Brief — For the entries below, copy exactly the line that contains "le diverse stanze?" through the line that contains "Söhbət irəlilədikcə aydın", both ends included, and exclude all pictures.
Segment Start: Available data
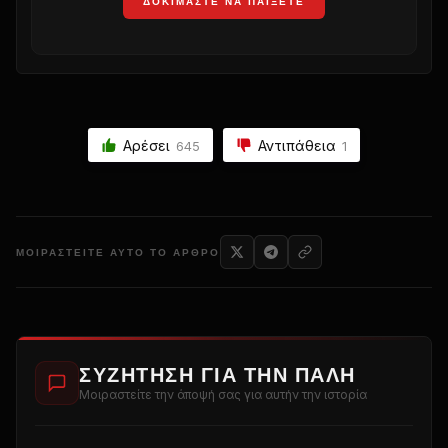
ΔΟΚΙΜΆΣΤΕ ΝΑ ΠΑΊΞΕΤΕ
Αρέσει
Αντιπάθεια
645
1
ΜΟΙΡΑΣΤΕΊΤΕ ΑΥΤΌ ΤΟ ΆΡΘΡΟ
ΣΥΖΉΤΗΣΗ ΓΙΑ ΤΗΝ ΠΆΛΗ
Μοιραστείτε την άποψή σας για αυτήν την ιστορία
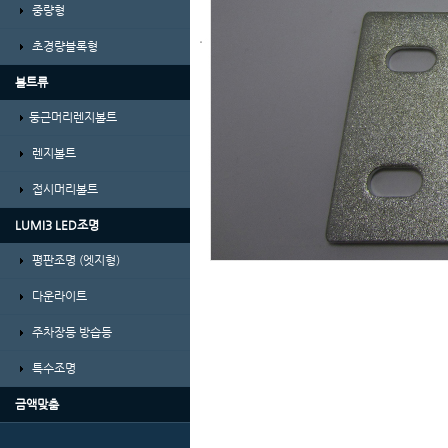
중량형
초경량블록형
볼트류
둥근머리렌지볼트
렌지볼트
접시머리볼트
LUMI3 LED조명
평판조명 (엣지형)
다운라이트
주차장등 방습등
특수조명
금액맞춤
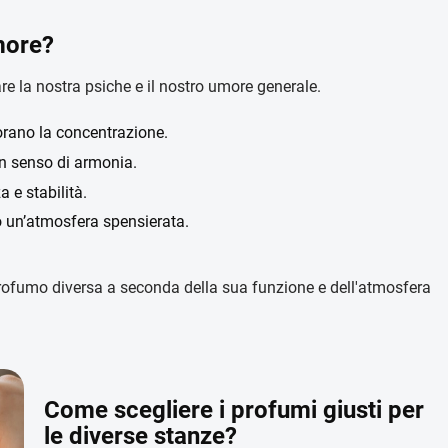
more?
e la nostra psiche e il nostro umore generale.
rano la concentrazione.
n senso di armonia.
 e stabilità.
 un’atmosfera spensierata.
profumo diversa a seconda della sua funzione e dell'atmosfera
Come scegliere i profumi giusti per
le diverse stanze?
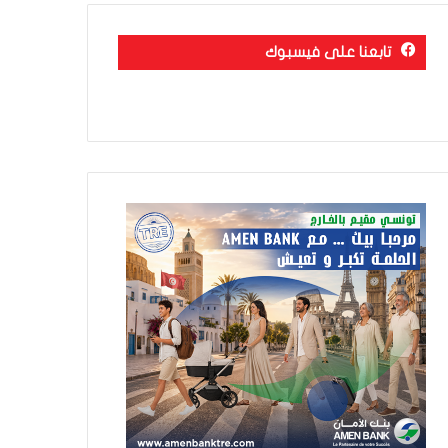
تابعنا على فيسبوك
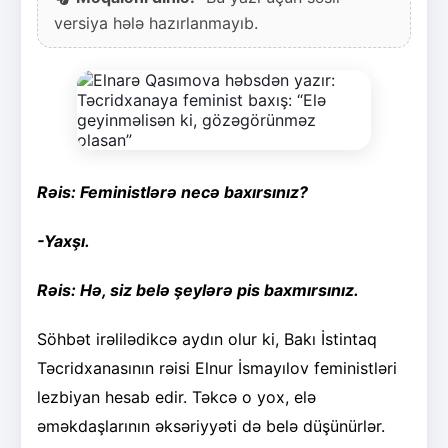
versiya hələ hazırlanmayıb.
Rəis: Feministlərə necə baxırsınız?
-Yaxşı.
Rəis: Hə, siz belə şeylərə pis baxmırsınız.
Söhbət irəlilədikcə aydın olur ki, Bakı İstintaq
Təcridxanasının rəisi Elnur İsmayılov feministləri
lezbiyan hesab edir. Təkcə o yox, elə
əməkdaşlarının əksəriyyəti də belə düşünürlər.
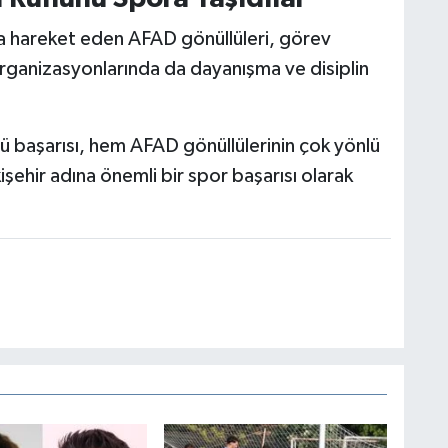
a hareket eden AFAD gönüllüleri, görev
organizasyonlarında da dayanışma ve disiplin
rsü başarısı, hem AFAD gönüllülerinin çok yönlü
şehir adına önemli bir spor başarısı olarak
Segment End: Available data
Problem solution —
le diverse stanze?
تابعنا على فيسبوك
versiya hələ hazırlanmayıb.
Rəis: Feministlərə necə baxırsınız?
-Yaxşı.
Rəis: Hə, siz belə şeylərə pis baxmırsınız.
Söhbət irəlilədikcə aydın olur ki, Bakı İstintaq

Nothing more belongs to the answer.